New Auckland Mayor, Wayne Brown, has released his first draft proposal for the Auckland Council Group’s Annual Budget 2023/2024.
The Auckland Council Group is made up of Auckland Council; the four council-controlled organisations (CCOs): Watercare, Tātaki Auckland Unlimited, Eke Panuku and Auckland Transport: and Ports of Auckland Limited (POAL).
The proposal includes significant reductions in council spending to help balance the budget, but also a range of measures such as increasing general rates, prudent use of debt and the sale of assets to combat some extraordinary economic conditions, Council said in a statement today.
Auckland Council Group Chief Financial Officer, Peter Gudsell said the Council was facing the consequences of a rapid rise in inflation and interest rates, which are severely affecting operating costs and financial forecasts.
“In such an uncertain economic environment the budget enables the council to respond to conditions as they change. These challenging economic conditions mean the proposed annual budget needs to close an estimated operating budget gap of $295 million for 2023/2024, as well as continue to counter the ongoing impact of a new economic reality,” he said.
“This means some tough decisions need to be made, to both address the council’s immediate operating challenges and also provide for more structural ways to ensure a financially sustainable council in future years.
“Staff advice to the mayor provides cost savings options to address our near-term operating position, while making sure Auckland Council looks at the shifts we need to make to become a simplified, efficient, and service-oriented council.
“As an organisation and across the council group, we need to make sure we are focusing on delivering the services Aucklanders need and value and delivering these efficiently.”
Auckland Council Chief Executive, Jim Stabback said the key to the budget was ensuring there was flexibility to manage the challenging economic conditions the council faces.

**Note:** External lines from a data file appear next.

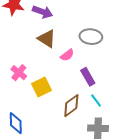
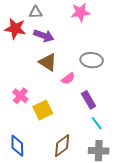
brown diamond: (71, 106) -> (62, 146), moved

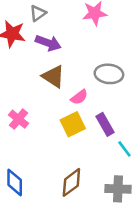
gray triangle: (36, 12) -> (38, 13), turned -32
yellow square: (43, 110) -> (73, 124), moved
cyan line: (97, 123) -> (124, 149), moved

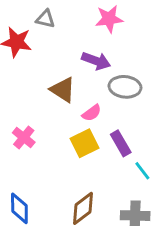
gray triangle: (38, 13) -> (45, 19), turned 48
purple arrow: (48, 43) -> (96, 61), moved

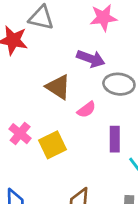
gray triangle: (45, 19) -> (41, 18), size x1.4
yellow square: (84, 143) -> (53, 145), moved
purple rectangle: (121, 143) -> (115, 139), turned 30

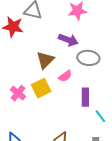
brown triangle: (58, 87) -> (45, 60), turned 42
yellow square: (53, 145) -> (41, 88), moved

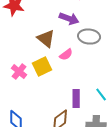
brown triangle: (45, 60) -> (46, 39), turned -36
purple rectangle: (85, 97) -> (76, 99), moved

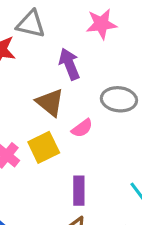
purple arrow: (69, 19) -> (69, 64), moved, turned -132
purple rectangle: (76, 99) -> (79, 191), moved

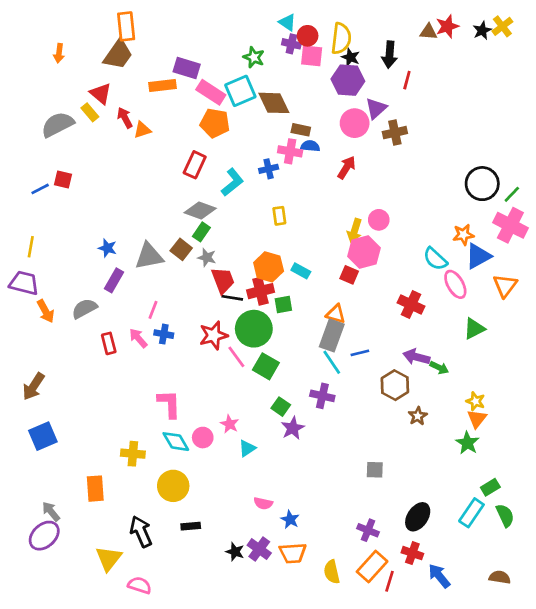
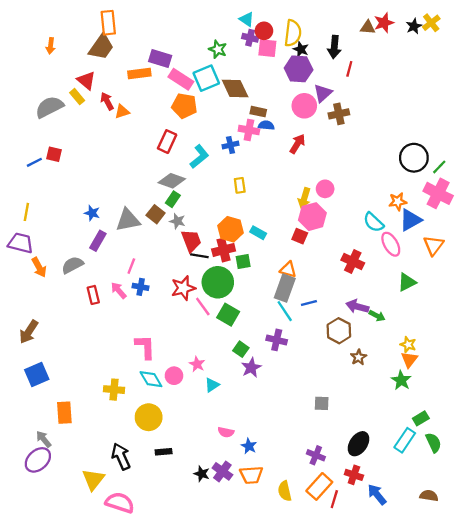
orange rectangle: (95, 489) -> (64, 413), moved
pink semicircle: (140, 585) -> (120, 503), size x1.4

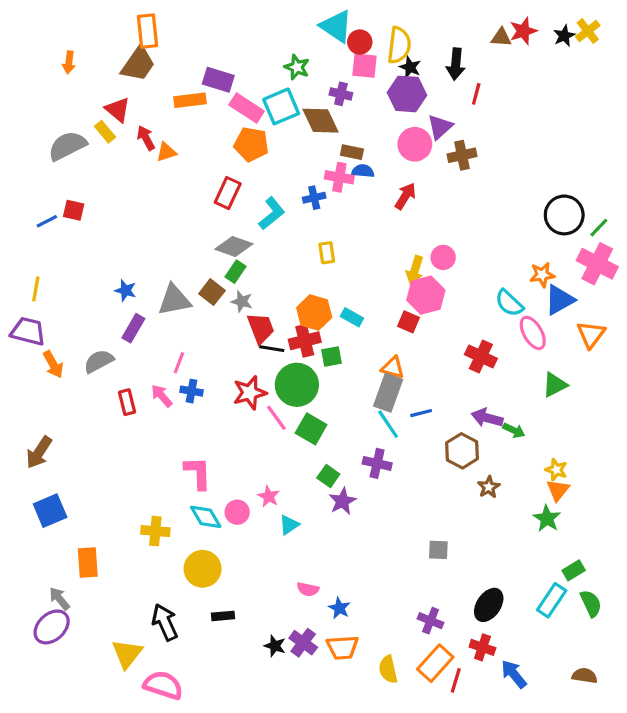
cyan triangle: (247, 19) -> (336, 26), size x1.6
purple cross: (250, 38) -> (341, 94), moved

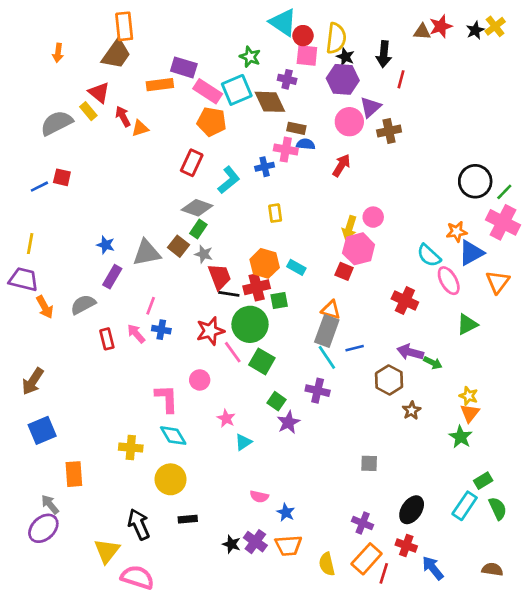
pink circle: (237, 512) -> (200, 380), moved

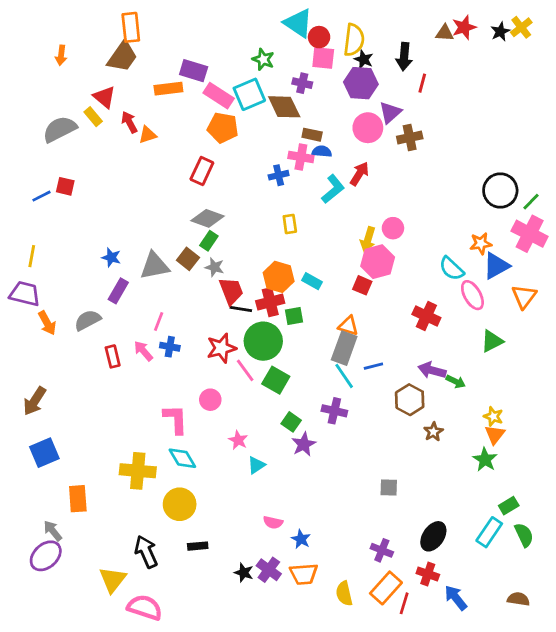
cyan L-shape: (229, 180) -> (333, 189), moved
yellow cross: (131, 448) -> (138, 471), size x1.4

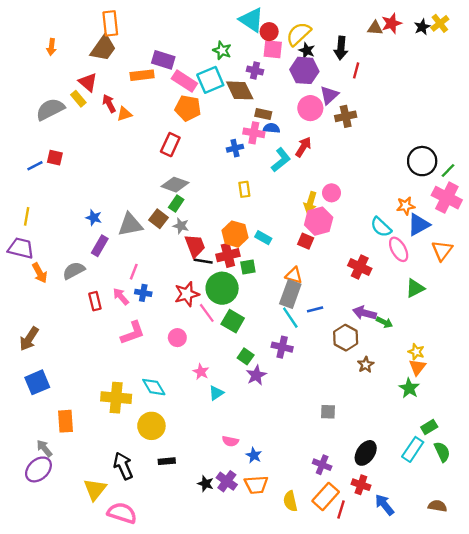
yellow semicircle: (354, 40) -> (299, 34), turned -140
pink L-shape: (175, 419) -> (133, 333), moved, turned 72

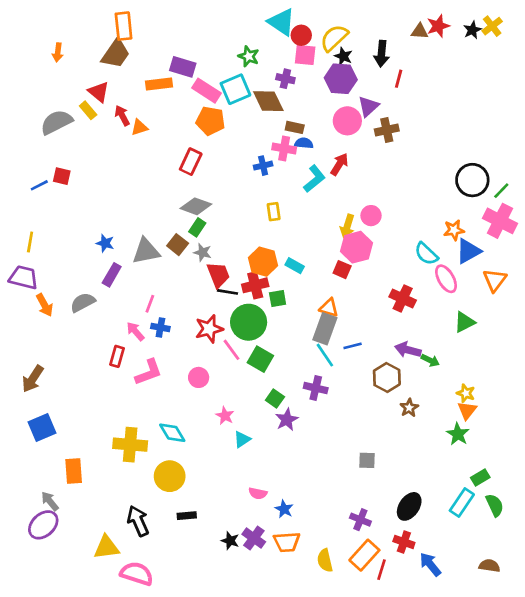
red rectangle: (95, 301) -> (117, 356), moved, turned 30
yellow triangle: (95, 489) -> (106, 547), turned 45

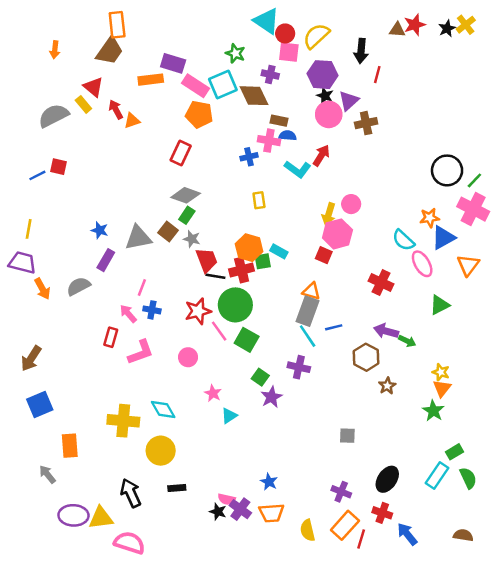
black star: (343, 56) -> (325, 96), moved
cyan L-shape: (314, 179) -> (298, 169), turned 75
green square: (278, 298) -> (263, 261), moved
pink semicircle: (258, 493) -> (227, 499), moved
purple ellipse: (43, 525) -> (73, 515), moved, turned 44

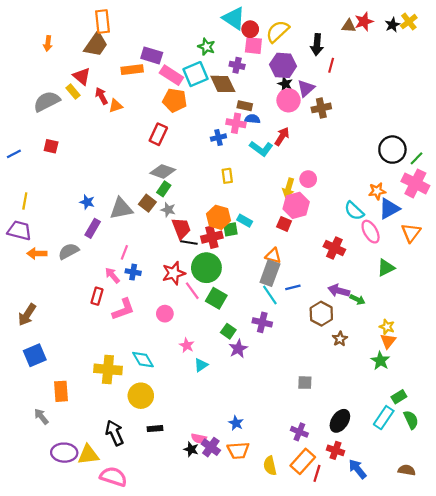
blue line: (37, 175) -> (14, 154), moved
orange arrow: (42, 289) -> (37, 253), turned 120

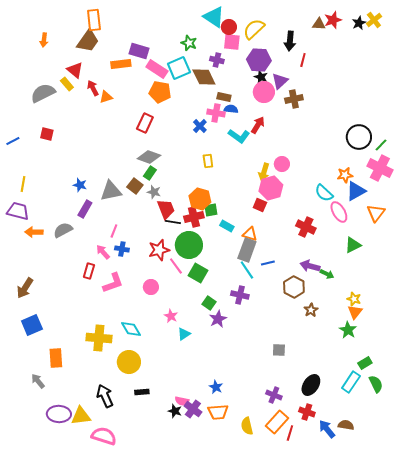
blue cross: (218, 138) -> (200, 126), turned -32
cyan rectangle: (245, 221) -> (227, 226), moved
brown semicircle: (407, 470) -> (346, 425), moved

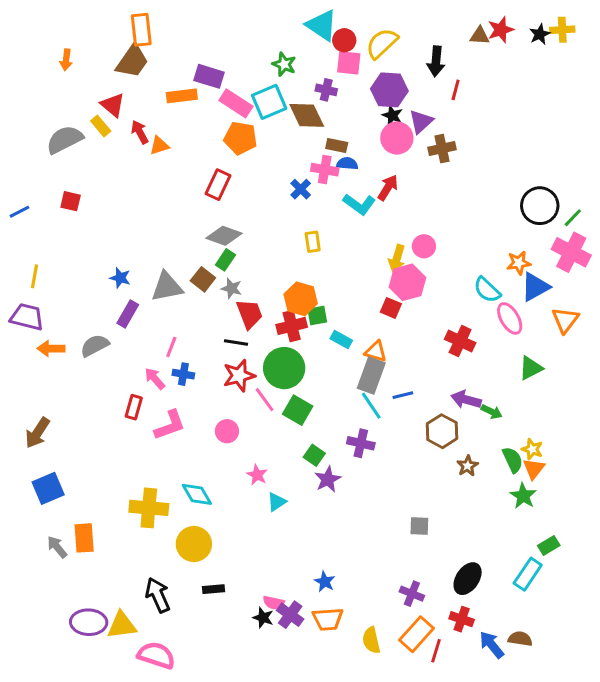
yellow cross: (374, 20) -> (562, 30), turned 35
black line: (173, 222) -> (236, 343), moved
gray arrow: (38, 381) -> (57, 547), moved
green semicircle: (376, 384) -> (513, 460), moved

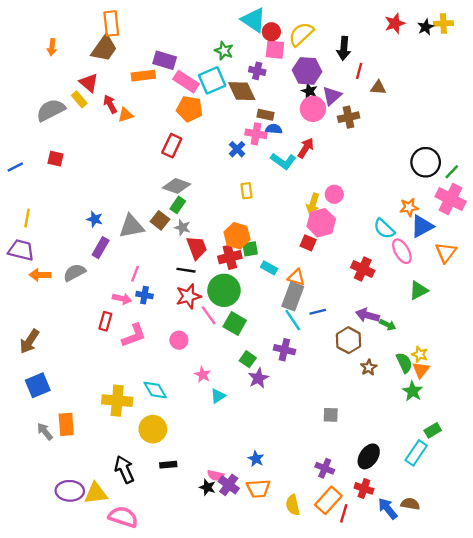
brown triangle: (480, 36) -> (378, 88), moved
pink arrow: (155, 379) -> (122, 299), turned 144

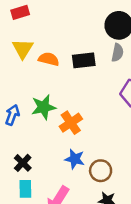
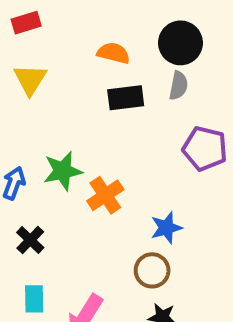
orange semicircle: (49, 59) -> (113, 53), moved
blue star: (75, 159) -> (166, 228), moved, turned -30
black cross: (23, 163) -> (30, 240), moved

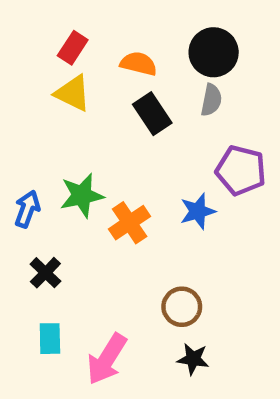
red rectangle: (26, 23) -> (73, 48), moved, turned -40
yellow triangle: (30, 79) -> (73, 93), moved, turned -36
black rectangle: (126, 98) -> (152, 114), turned 63
blue star: (166, 228) -> (198, 211), moved

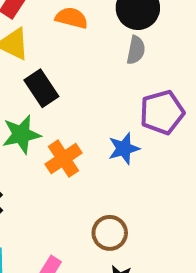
black rectangle: (152, 114) -> (41, 88), moved
purple pentagon: (241, 170) -> (162, 112), turned -30

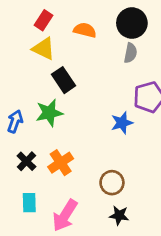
orange cross: (63, 159) -> (61, 163), moved

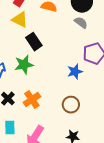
gray semicircle: (130, 53) -> (81, 23), turned -64
brown circle: (112, 183) -> (71, 105), moved

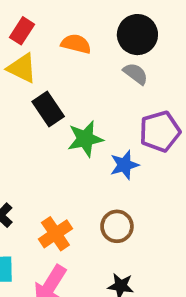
green star: (24, 65) -> (85, 139), moved
orange cross: (32, 100) -> (55, 234), moved

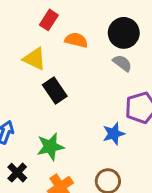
red rectangle: (22, 31) -> (49, 20), moved
green star: (85, 139) -> (50, 147), moved

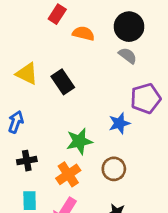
yellow triangle: (35, 59) -> (27, 74), moved
green star: (50, 147) -> (79, 141), moved
black cross: (17, 173) -> (27, 161), turned 36

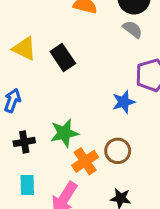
green star: (79, 141) -> (64, 133), moved
orange cross: (68, 174) -> (85, 161), moved

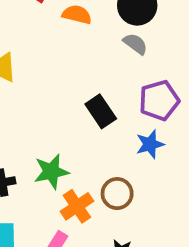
black rectangle: (63, 57) -> (101, 111), moved
blue star: (124, 102) -> (150, 144), moved

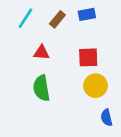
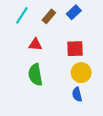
blue rectangle: (87, 14) -> (74, 12), turned -32
blue semicircle: (107, 118) -> (77, 94), moved

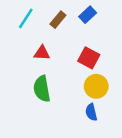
red square: (75, 49) -> (89, 58), turned 30

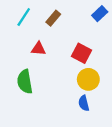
blue rectangle: (88, 15) -> (100, 14), moved
green semicircle: (42, 89) -> (25, 82), moved

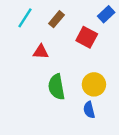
red square: (82, 53) -> (87, 37), moved
green semicircle: (25, 82) -> (56, 87), moved

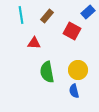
cyan line: (25, 18) -> (21, 15), turned -42

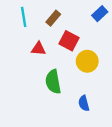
red square: (72, 31) -> (69, 41), moved
yellow circle: (78, 70) -> (87, 61), moved

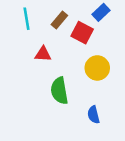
blue rectangle: (100, 14) -> (101, 12), moved
red square: (69, 41) -> (82, 33), moved

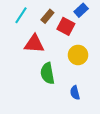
cyan line: (26, 19) -> (21, 15), turned 42
red triangle: (43, 54) -> (34, 44), size x1.5

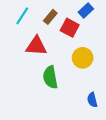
blue semicircle: (75, 93) -> (92, 100), moved

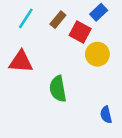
red triangle: (36, 46) -> (21, 62), moved
yellow circle: (83, 58) -> (97, 54), moved

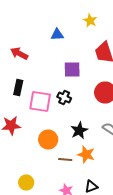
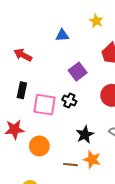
purple square: (72, 70) -> (78, 72), turned -36
orange circle: (48, 140) -> (39, 146), moved

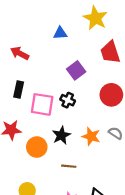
yellow star: (96, 21) -> (95, 18), size x1.6
black star: (85, 135) -> (61, 135), moved
orange star: (92, 159) -> (91, 136), moved

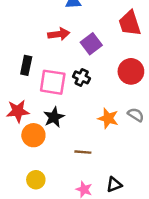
red arrow: (20, 53) -> (59, 34), moved, turned 144
black star: (61, 135) -> (54, 117), moved
orange circle: (37, 147) -> (33, 135), moved

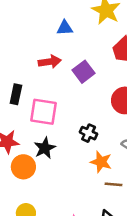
black cross: (82, 77) -> (89, 133), moved
orange star: (108, 118) -> (101, 162), moved
brown line: (83, 152) -> (114, 184), moved

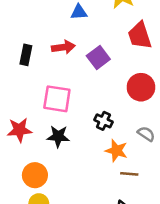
black rectangle: (16, 94) -> (26, 55), moved
black star: (45, 148) -> (58, 136), turned 30
orange circle: (23, 167) -> (35, 175), moved

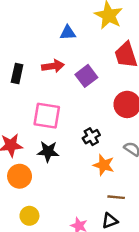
black cross: (103, 121) -> (91, 137), turned 35
brown line: (129, 174) -> (116, 197), moved
orange circle: (35, 175) -> (20, 176), moved

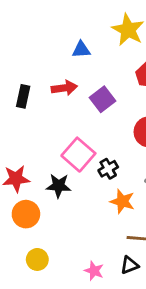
pink square: (47, 116) -> (78, 155), moved, turned 32

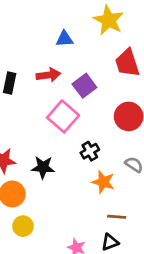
pink square: (78, 155) -> (63, 116), moved
yellow circle: (37, 259) -> (23, 226), moved

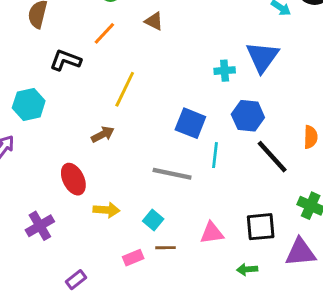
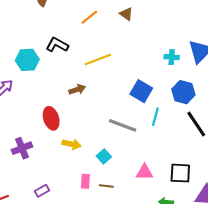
black L-shape: (65, 60) -> (57, 45), moved
yellow line: (125, 89) -> (98, 59), turned 35
brown line: (165, 248) -> (106, 186), moved
pink rectangle: (133, 258) -> (85, 181), turned -72

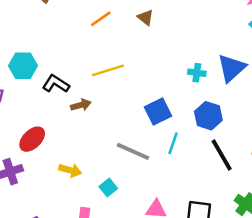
black L-shape: (57, 45) -> (56, 84), moved
blue square: (141, 91) -> (158, 111), turned 30
red ellipse: (51, 118) -> (32, 139), moved, turned 60

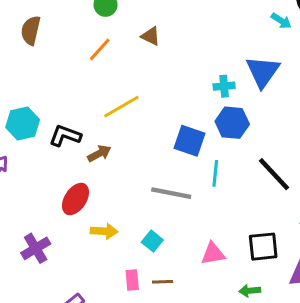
blue square: (158, 111) -> (189, 141), turned -32
blue hexagon: (208, 116) -> (232, 123), moved
red ellipse: (32, 139) -> (76, 199), moved

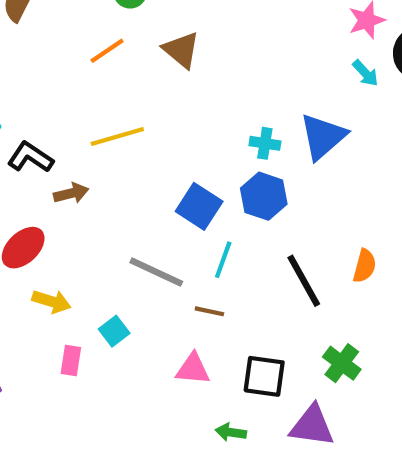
brown triangle: (151, 36) -> (181, 50), size x1.4
pink rectangle: (132, 280) -> (71, 361), moved
brown line: (163, 282) -> (209, 311), moved

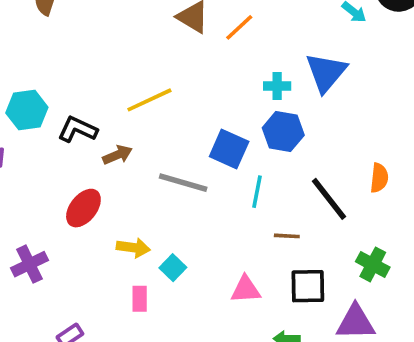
orange line: (107, 51) -> (239, 27), moved
gray line: (156, 272) -> (183, 183), moved
yellow arrow: (51, 301) -> (133, 248), moved
brown line: (209, 311) -> (287, 236), moved

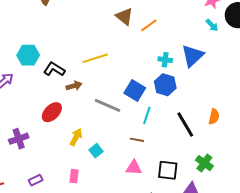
brown line: (287, 236) -> (137, 140), moved
yellow arrow: (133, 248) -> (76, 137), turned -78
pink rectangle: (140, 299) -> (74, 176), moved

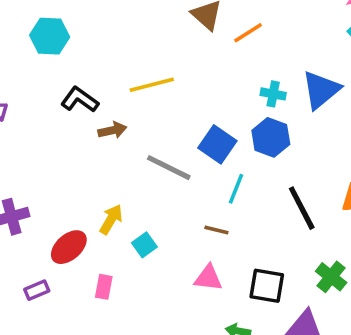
cyan hexagon: (28, 55) -> (50, 36), moved
red ellipse: (52, 112) -> (69, 247), moved

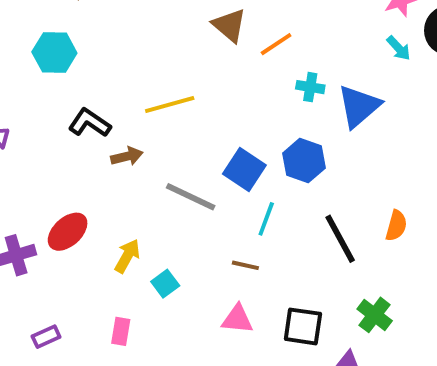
cyan cross: (273, 94) -> (310, 87), moved
red ellipse: (69, 247) -> (68, 232), moved

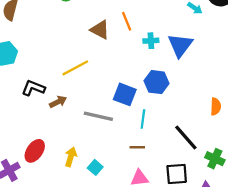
brown triangle: (229, 25) -> (100, 30), moved
orange line: (276, 44) -> (127, 21), turned -66
black line: (340, 239) -> (186, 138), moved

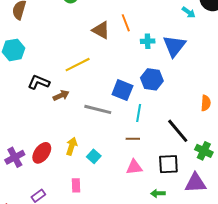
red ellipse: (35, 151) -> (42, 153), moved

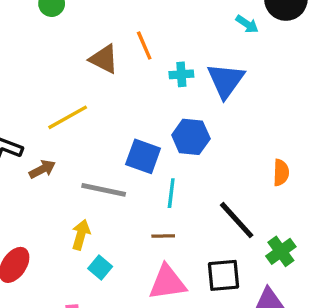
yellow arrow: (72, 146) -> (81, 235), moved
green cross: (204, 151) -> (281, 251), turned 30
pink triangle: (134, 167) -> (167, 282), size x1.4

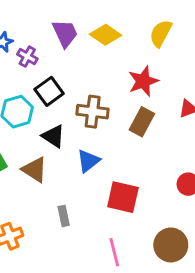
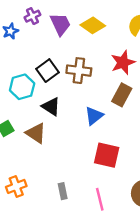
purple cross: (27, 57) -> (32, 16), moved, turned 35
brown cross: (93, 112) -> (79, 71), moved
blue triangle: (88, 161) -> (94, 116), moved
gray rectangle: (64, 216) -> (63, 191), moved

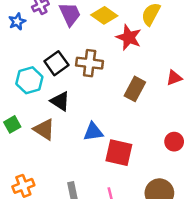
red star: (123, 62) -> (129, 37), moved, turned -30
blue triangle: (94, 116) -> (93, 132), moved, turned 30

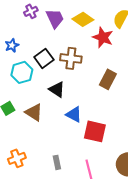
blue star: (17, 21) -> (12, 45), moved
black triangle: (60, 101) -> (57, 89), moved
blue triangle: (93, 132) -> (74, 114), turned 36

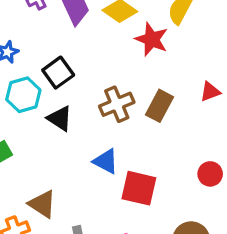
brown cross: (71, 58) -> (117, 104), moved, turned -30
black triangle: (57, 89) -> (60, 119), moved
brown triangle: (34, 112) -> (42, 204), moved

“With each of the options used to close the budget gap, there are both short and long-term implications, but using the range of proposed measures available, provides a credible and sustainable plan that manages the risk of having to use any one option excessively. For example, if only the rates option was used without reducing our operating costs, general rates would have to rise more than 13 per cent to fund the budget shortfall,” said Mr Stabback.
“In developing a balanced budget, it is important that this balance includes reducing impacts to ratepayers and users of our services as we recognise that households and businesses are also feeling the pinch.
“What we’re looking at is an approach that sets us up sustainably for the future, living within our means and delivering well on what we are tasked with doing, including our climate change responsibilities.
“This will have an impact on some of our services, programmes and investment in the community, and therefore also on our workforce but it is a necessary response to the cost increases we are facing.
“Staff impacts will be carefully managed with a focus on redeployment and managing staff numbers through attrition where possible,” he said.